Je tiens tous ces détails de Biondello. C’est un véritable trésor pour le prince, que cet homme-là ; chaque jour nous le rend plus nécessaire, et découvre en lui de nouveaux talents. Dernièrement le prince était échauffé, il ne pouvait dormir : sa lampe de nuit s’était éteinte ; il avait beau sonner, son valet de chambre n’arrivait point ; il passait la nuit chez une belle de l’opéra. Le prince se lève pour appeler ses gens ; mais à peine a-t-il fait quelques pas hors de sa chambre, qu’une musique fort agréable vient frapper son oreille : il avance du côté où elle se fait entendre, et il trouve Biondello jouant de la flûte dans sa chambre, entouré de ses camarades. Il ne veut en croire ni ses yeux ni ses oreilles, et lui ordonne de continuer. Celui-ci reprend le même adagio, et l’achève en mettant dans l’exécution une précision et une délicatesse qui auraient fait honneur à un virtuose. Le prince, qui, comme vous le savez, est connaisseur, assure qu’il ne serait pas déplacé dans la meilleure chapelle d’Italie.

Je ne puis garder cet homme, me dit-il le lendemain matin ; il m’est impossible de la payer selon ses talents.

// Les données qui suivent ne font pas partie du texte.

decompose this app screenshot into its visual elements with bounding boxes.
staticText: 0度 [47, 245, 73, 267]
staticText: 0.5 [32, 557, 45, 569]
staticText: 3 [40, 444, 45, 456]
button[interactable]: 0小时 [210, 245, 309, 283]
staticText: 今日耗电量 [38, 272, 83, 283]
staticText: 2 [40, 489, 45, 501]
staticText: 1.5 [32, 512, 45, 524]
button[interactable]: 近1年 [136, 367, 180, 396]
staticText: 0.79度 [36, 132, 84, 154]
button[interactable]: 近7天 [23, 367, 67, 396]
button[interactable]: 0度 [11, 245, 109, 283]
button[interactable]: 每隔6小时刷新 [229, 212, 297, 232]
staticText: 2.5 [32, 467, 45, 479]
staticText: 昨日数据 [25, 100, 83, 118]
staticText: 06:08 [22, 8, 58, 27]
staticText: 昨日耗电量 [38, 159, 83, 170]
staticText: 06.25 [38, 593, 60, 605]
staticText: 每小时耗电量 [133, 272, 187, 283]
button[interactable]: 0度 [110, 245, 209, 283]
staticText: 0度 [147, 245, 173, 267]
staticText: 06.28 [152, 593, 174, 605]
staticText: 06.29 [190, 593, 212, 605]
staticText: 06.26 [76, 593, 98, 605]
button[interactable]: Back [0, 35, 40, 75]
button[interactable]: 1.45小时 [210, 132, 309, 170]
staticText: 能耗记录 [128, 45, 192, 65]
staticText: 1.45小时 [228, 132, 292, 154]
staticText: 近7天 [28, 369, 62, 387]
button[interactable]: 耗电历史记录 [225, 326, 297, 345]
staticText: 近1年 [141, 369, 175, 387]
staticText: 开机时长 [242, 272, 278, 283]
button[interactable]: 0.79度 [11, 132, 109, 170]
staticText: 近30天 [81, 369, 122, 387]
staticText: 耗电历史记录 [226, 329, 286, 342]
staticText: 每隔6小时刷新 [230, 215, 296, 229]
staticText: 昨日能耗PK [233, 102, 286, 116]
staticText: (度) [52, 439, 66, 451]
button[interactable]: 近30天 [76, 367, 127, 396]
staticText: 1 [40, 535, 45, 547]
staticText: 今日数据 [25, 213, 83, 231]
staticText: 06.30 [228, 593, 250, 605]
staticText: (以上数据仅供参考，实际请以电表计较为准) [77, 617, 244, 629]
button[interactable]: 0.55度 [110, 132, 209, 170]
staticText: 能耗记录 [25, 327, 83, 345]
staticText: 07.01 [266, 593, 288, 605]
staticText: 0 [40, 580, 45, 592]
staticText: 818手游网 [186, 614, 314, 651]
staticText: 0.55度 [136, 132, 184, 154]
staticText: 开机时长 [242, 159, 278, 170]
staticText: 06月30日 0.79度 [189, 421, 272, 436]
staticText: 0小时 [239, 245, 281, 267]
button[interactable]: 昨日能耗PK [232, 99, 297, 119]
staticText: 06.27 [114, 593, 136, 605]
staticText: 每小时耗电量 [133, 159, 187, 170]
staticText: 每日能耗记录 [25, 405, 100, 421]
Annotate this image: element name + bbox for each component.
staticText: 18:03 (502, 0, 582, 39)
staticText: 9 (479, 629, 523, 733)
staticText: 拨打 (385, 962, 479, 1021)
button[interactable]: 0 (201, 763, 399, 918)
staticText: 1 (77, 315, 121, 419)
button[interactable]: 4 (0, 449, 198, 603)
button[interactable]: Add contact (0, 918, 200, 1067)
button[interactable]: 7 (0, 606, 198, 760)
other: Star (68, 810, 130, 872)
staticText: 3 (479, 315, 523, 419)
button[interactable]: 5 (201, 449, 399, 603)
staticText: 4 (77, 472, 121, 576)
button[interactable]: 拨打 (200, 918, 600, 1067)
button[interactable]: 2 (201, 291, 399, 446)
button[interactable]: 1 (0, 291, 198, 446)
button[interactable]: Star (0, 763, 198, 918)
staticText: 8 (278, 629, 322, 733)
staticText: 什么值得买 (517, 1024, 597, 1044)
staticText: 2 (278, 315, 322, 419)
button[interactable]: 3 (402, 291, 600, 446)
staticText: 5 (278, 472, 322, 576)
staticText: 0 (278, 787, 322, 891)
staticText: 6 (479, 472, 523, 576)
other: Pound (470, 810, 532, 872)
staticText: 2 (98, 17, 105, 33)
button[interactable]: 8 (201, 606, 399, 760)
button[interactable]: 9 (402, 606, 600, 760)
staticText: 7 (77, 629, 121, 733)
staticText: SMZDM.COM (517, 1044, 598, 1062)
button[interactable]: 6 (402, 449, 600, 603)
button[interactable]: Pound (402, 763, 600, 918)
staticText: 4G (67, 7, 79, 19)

Biondello entendit ce mot en entrant, et prenant la parole : Si vous me priverez de la plus belle récompense à laquelle je puisse aspirer. —

— Tu es fait pour quelque chose de mieux, reprit son maître ; je ne puis me résoudre à être un obstacle à ton bonheur. —

Je ne veux d’autre bonheur que celui que je me suis choisi. —

Mais négliger un talent pareil !… En vérité, je n’y puis consentir. —

Permettez-moi donc, mon prince, de l’exercer quelquefois en votre présence. —

On prit sur-le-champ des arrangements convenables pour cela. Biondello eut une chambre voisine de celle où couche son maître, et il peut de là l’endormir et le réveiller au son de son instrument. Le prince voulut aussi doubler son salaire. Biondello n’y consentit qu’avec peine, et après avoir obtenu qu’il pût laisser en dépôt chez le prince le supplément qu’il lui destinait, pour le retrouver au besoin. Le prince s’attend maintenant à quelque demande de sa part, et quel qu’en soit l’objet, il est résolu à ne point le lui refuser.

Adieu, cher ami ; j’attends avec impatience des nouvelles de K***n.